[The data — start]
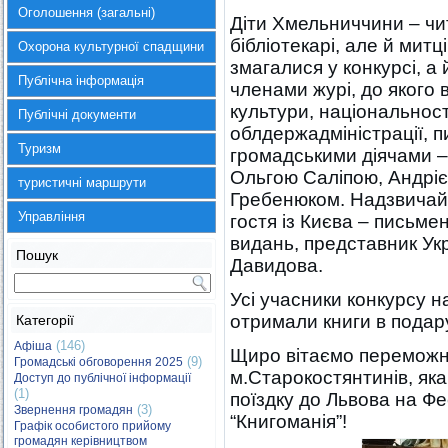
Оголошення (загальні)
Діти Хмельниччини – чи
бібліотекарі, але й мит
Охорона культурної спадщини
змагалися у конкурсі, а
Публічна інформація
членами журі, до якого
культури, національност
Публічні документи
облдержадміністрації, 
Туризм
громадськими діячами –
Ольгою Саліпою, Андрі
туристичні маршрути
Гребенюком. Надзвичайн
Управління
гостя із Києва – письме
видань, представник Укр
Пошук
Давидова.
Усі учасники конкурсу 
отримали книги в подар
Категорії
(146)
Афіша
Щиро вітаємо переможн
(9)
Громадські обговорення 2025
м.Старокостянтинів, як
Доступ до публічної інформації
(1)
поїздку до Львова на Ф
(3)
Звернення громадян
“Книгоманія”!
Графік особистого прийому
громадян керівництвом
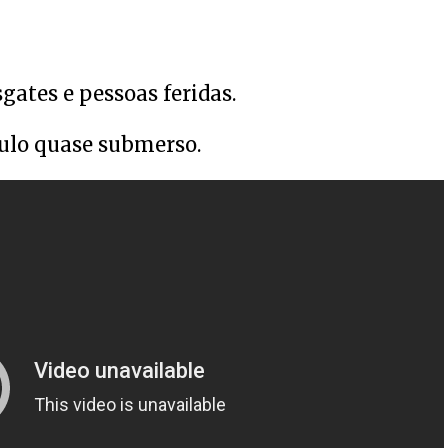
gates e pessoas feridas.
ulo quase submerso.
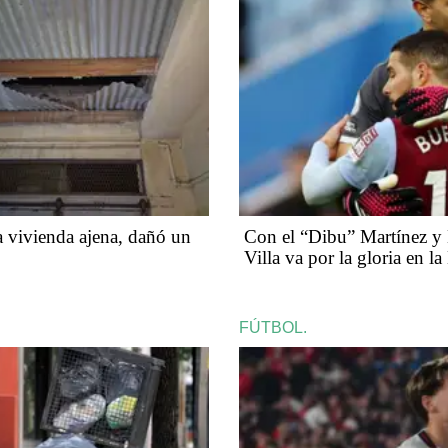
 vivienda ajena, dañó un
Con el “Dibu” Martínez y 
Villa va por la gloria en 
FÚTBOL.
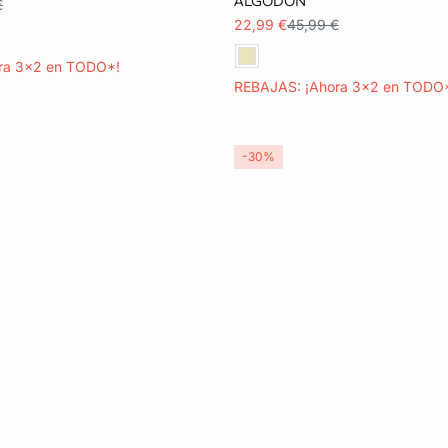
ALGODÓN
€
22,99 €
45,99 €
ra 3x2 en TODO*!
REBAJAS: ¡Ahora 3x2 en TODO
-30%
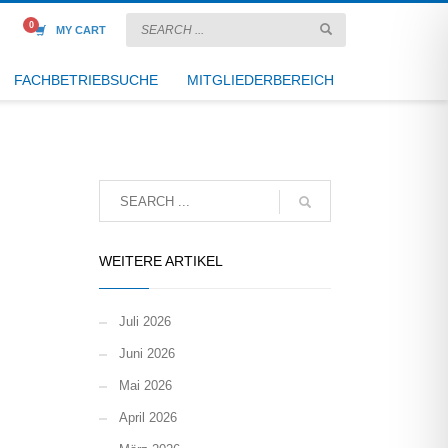
MY CART
FACHBETRIEBSUCHE
MITGLIEDERBEREICH
WEITERE ARTIKEL
Juli 2026
Juni 2026
Mai 2026
April 2026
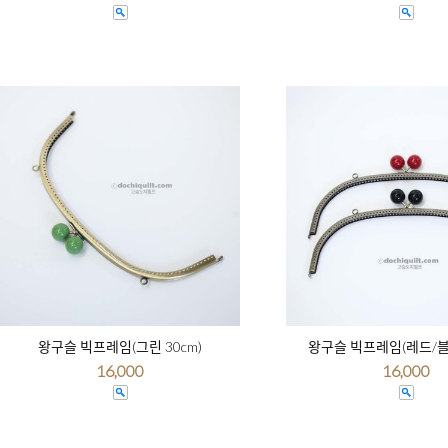
왕구슬 빅프레임(그린 30cm)
왕구슬 빅프레임(레드/블랙
16,000
16,000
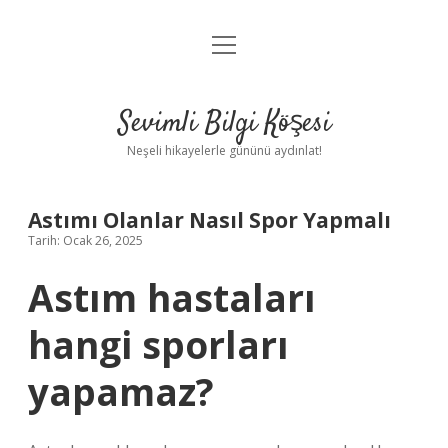
menüyü
Anasayfa
aç
Gizlilik Politikası
Sevimli Bilgi Köşesi
Yasal Uyarı
Neşeli hikayelerle gününü aydınlat!
Hakkımızda
Astımı Olanlar Nasıl Spor Yapmalı
Tarih: Ocak 26, 2025
Astım hastaları
hangi sporları
yapamaz?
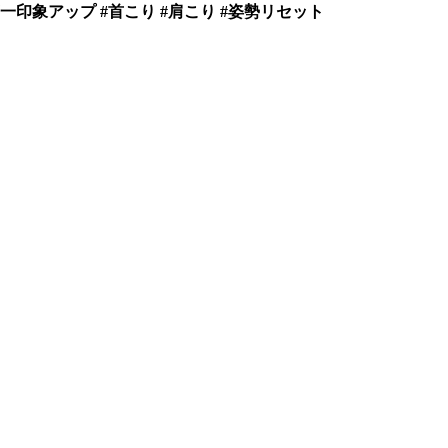
第一印象アップ #首こり #肩こり #姿勢リセット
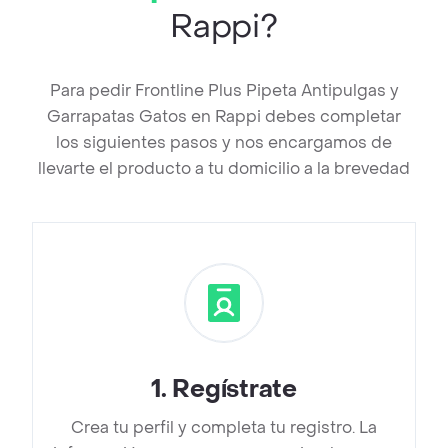
Rappi?
Para pedir Frontline Plus Pipeta Antipulgas y
Garrapatas Gatos en Rappi debes completar
los siguientes pasos y nos encargamos de
llevarte el producto a tu domicilio a la brevedad
1
.
Regístrate
Crea tu perfil y completa tu registro. La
[The data — finish]
**To do**
Scan the data above for the word "TODO". Copy every line in which it is found.

**Final answer**
ra 3x2 en TODO*!
REBAJAS: ¡Ahora 3x2 en TODO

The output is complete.